▶ [Activity]: Print the records exactly as they are written.

▶ [Records supplied]:
-- Opening Marker --
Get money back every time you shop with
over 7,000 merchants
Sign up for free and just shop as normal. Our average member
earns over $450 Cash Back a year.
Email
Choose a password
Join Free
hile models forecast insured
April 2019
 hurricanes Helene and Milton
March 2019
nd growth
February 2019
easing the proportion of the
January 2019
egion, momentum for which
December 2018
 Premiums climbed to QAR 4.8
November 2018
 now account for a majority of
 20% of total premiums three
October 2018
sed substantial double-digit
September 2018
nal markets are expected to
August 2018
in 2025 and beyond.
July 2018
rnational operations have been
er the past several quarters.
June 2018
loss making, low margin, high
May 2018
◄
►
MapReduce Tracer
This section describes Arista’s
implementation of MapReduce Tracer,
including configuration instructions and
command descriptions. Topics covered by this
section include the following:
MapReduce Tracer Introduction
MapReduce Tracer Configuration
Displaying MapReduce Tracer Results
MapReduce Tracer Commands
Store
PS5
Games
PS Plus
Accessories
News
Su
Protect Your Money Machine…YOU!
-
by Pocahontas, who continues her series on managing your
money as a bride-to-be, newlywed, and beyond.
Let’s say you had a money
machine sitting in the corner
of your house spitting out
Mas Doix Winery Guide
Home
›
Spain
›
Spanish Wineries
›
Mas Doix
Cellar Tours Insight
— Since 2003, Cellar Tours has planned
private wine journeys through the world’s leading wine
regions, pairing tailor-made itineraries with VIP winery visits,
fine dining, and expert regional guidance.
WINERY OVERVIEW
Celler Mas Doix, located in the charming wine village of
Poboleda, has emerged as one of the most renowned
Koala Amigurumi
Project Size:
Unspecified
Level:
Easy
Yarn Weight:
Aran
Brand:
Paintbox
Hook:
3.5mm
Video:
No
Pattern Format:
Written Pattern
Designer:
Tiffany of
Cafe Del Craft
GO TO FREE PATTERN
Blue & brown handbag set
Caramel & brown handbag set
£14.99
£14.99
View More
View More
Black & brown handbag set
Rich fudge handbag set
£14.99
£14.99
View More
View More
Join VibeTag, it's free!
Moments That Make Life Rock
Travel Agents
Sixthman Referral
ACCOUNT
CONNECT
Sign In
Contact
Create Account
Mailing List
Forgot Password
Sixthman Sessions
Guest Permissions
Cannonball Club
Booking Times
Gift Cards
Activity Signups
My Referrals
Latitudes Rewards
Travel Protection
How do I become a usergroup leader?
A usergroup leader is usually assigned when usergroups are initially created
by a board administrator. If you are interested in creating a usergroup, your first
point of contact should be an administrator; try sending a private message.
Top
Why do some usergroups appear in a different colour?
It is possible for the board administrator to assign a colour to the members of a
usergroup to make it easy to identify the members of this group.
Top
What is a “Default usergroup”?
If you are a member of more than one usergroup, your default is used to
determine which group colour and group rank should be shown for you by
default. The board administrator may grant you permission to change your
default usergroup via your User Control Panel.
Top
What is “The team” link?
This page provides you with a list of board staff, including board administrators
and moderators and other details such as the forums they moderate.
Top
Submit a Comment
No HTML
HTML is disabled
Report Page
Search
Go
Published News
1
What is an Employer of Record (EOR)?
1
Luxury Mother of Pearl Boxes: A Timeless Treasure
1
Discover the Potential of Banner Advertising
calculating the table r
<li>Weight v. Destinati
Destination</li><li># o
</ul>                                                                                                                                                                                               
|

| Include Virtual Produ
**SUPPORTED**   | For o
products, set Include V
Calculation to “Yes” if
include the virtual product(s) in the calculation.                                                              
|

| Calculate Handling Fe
-- Closing Marker --
▶ [Final answer]:
Get money back every time you shop with
over 7,000 merchants
Sign up for free and just shop as normal. Our average member
earns over $450 Cash Back a year.
Email
Choose a password
Join Free
hile models forecast insured
April 2019
 hurricanes Helene and Milton
March 2019
nd growth
February 2019
easing the proportion of the
January 2019
egion, momentum for which
December 2018
 Premiums climbed to QAR 4.8
November 2018
 now account for a majority of
 20% of total premiums three
October 2018
sed substantial double-digit
September 2018
nal markets are expected to
August 2018
in 2025 and beyond.
July 2018
rnational operations have been
er the past several quarters.
June 2018
loss making, low margin, high
May 2018
◄
►
MapReduce Tracer
This section describes Arista’s
implementation of MapReduce Tracer,
including configuration instructions and
command descriptions. Topics covered by this
section include the following:
MapReduce Tracer Introduction
MapReduce Tracer Configuration
Displaying MapReduce Tracer Results
MapReduce Tracer Commands
Store
PS5
Games
PS Plus
Accessories
News
Su
Protect Your Money Machine…YOU!
-
by Pocahontas, who continues her series on managing your
money as a bride-to-be, newlywed, and beyond.
Let’s say you had a money
machine sitting in the corner
of your house spitting out
Mas Doix Winery Guide
Home
›
Spain
›
Spanish Wineries
›
Mas Doix
Cellar Tours Insight
— Since 2003, Cellar Tours has planned
private wine journeys through the world’s leading wine
regions, pairing tailor-made itineraries with VIP winery visits,
fine dining, and expert regional guidance.
WINERY OVERVIEW
Celler Mas Doix, located in the charming wine village of
Poboleda, has emerged as one of the most renowned
Koala Amigurumi
Project Size:
Unspecified
Level:
Easy
Yarn Weight:
Aran
Brand:
Paintbox
Hook:
3.5mm
Video:
No
Pattern Format:
Written Pattern
Designer:
Tiffany of
Cafe Del Craft
GO TO FREE PATTERN
Blue & brown handbag set
Caramel & brown handbag set
£14.99
£14.99
View More
View More
Black & brown handbag set
Rich fudge handbag set
£14.99
£14.99
View More
View More
Join VibeTag, it's free!
Moments That Make Life Rock
Travel Agents
Sixthman Referral
ACCOUNT
CONNECT
Sign In
Contact
Create Account
Mailing List
Forgot Password
Sixthman Sessions
Guest Permissions
Cannonball Club
Booking Times
Gift Cards
Activity Signups
My Referrals
Latitudes Rewards
Travel Protection
How do I become a usergroup leader?
A usergroup leader is usually assigned when usergroups are initially created
by a board administrator. If you are interested in creating a usergroup, your first
point of contact should be an administrator; try sending a private message.
Top
Why do some usergroups appear in a different colour?
It is possible for the board administrator to assign a colour to the members of a
usergroup to make it easy to identify the members of this group.
Top
What is a “Default usergroup”?
If you are a member of more than one usergroup, your default is used to
determine which group colour and group rank should be shown for you by
default. The board administrator may grant you permission to change your
default usergroup via your User Control Panel.
Top
What is “The team” link?
This page provides you with a list of board staff, including board administrators
and moderators and other details such as the forums they moderate.
Top
Submit a Comment
No HTML
HTML is disabled
Report Page
Search
Go
Published News
1
What is an Employer of Record (EOR)?
1
Luxury Mother of Pearl Boxes: A Timeless Treasure
1
Discover the Potential of Banner Advertising
calculating the table r
<li>Weight v. Destinati
Destination</li><li># o
</ul>                                                                                                                                                                                               
|

| Include Virtual Produ
**SUPPORTED**   | For o
products, set Include V
Calculation to “Yes” if
include the virtual product(s) in the calculation.                                                              
|

| Calculate Handling Fe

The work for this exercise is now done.